De rechtbank acht voorts van zwaarwegend belang dat de vader begin maart 2023 een verzoek tot echtscheiding en voorlopige maatregelen heeft ingediend bij het gerecht in Madrid (terwijl een dergelijk verzoek in Nederland niet is ingediend). In deze procedure zal onder andere het gezag van de ouders over de kinderen, de hoofdverblijfplaats van de kinderen en de verdeling van de zorg voor de kinderen tussen de ouders aan de orde komen. Door in de onderhavige zaak aan de Nederlandse rechter vervangende toestemming voor verhuizing naar Mallorca dan wel Madrid te vragen, wordt in feite vooruit gelopen op (een deel van) de door het Spaanse gerecht te nemen beslissingen in de echtscheidingsprocedure. Het hof acht dit niet in het belang van de kinderen, te meer nu vast staat dat partijen op korte termijn hoe dan ook met de kinderen zullen terugkeren naar Spanje. De Spaanse rechter is naar het oordeel van de rechtbank beter in staat goed zicht te krijgen op de kinderen en hun feitelijke situatie na hun terugkeer met partijen naar Spanje. De rechtbank gaat voorbij aan het door de moeder aangevoerde bewaar tegen een procedure in Spanje, namelijk dat het door een staking van de gerechtssecretarissen in Spanje lang kan duren voordat de verzoeken zullen worden behandeld. Uit het betreffende bericht van de advocaat van de moeder blijkt immers dat voorlopige maatregelen ondanks de staking wel worden behandeld.
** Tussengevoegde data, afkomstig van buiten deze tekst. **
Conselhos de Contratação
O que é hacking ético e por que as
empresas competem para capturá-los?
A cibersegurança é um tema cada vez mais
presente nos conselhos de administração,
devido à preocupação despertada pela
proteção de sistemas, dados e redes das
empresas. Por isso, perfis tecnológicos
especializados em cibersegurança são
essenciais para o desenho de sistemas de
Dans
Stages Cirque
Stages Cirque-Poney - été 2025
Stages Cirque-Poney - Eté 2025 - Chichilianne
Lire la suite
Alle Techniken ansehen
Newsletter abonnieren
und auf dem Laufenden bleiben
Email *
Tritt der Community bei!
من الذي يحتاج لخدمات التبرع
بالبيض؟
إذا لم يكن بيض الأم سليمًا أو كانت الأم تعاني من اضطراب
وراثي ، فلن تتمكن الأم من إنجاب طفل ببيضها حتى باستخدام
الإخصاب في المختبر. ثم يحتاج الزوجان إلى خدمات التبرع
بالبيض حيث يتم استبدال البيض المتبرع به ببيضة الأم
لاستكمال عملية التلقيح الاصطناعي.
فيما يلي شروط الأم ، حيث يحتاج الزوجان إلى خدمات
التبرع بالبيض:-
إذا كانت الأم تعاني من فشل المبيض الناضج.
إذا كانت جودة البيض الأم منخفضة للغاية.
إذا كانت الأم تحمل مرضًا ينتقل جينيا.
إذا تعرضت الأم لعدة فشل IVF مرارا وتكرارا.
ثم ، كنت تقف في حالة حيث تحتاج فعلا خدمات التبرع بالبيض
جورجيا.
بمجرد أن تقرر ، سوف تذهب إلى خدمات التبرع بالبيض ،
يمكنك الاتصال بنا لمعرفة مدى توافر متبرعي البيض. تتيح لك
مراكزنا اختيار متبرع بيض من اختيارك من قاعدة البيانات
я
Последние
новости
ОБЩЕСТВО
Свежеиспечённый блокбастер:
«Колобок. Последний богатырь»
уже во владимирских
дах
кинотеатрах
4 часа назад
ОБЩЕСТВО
Op grond van het vorenstaande zal de rechtbank de zaak verwijzen naar de Spaanse rechter. Tussenkomst van partijen is hierbij niet vereist, omdat vaststaat dat de verwijzing door de vader is aanvaard. Aan de Spaanse rechter zal worden verzocht zijn bevoegdheid overeenkomstig artikel 12, lid 2, Brussel II-ter uit te oefenen. Dit zal, gelet op het bepaalde in artikel 24 lid 6 van de Uitvoeringswet internationale kinderbescherming, geschieden door tussenkomst van de in lid 1 van dit artikel bedoelde liaisonrechter. De rechtbank zal in verband daarmee bepalen dat de griffier een afschrift van de onderhavige beschikking per e-mail zal zenden aan de liaisonrechter. De Spaanse rechter wordt verzocht op korte termijn – doch in ieder geval binnen zes weken – mee te delen of het de bevoegdheid overeenkomstig artikel 12, lid 2, Brussel II-ter aanvaardt.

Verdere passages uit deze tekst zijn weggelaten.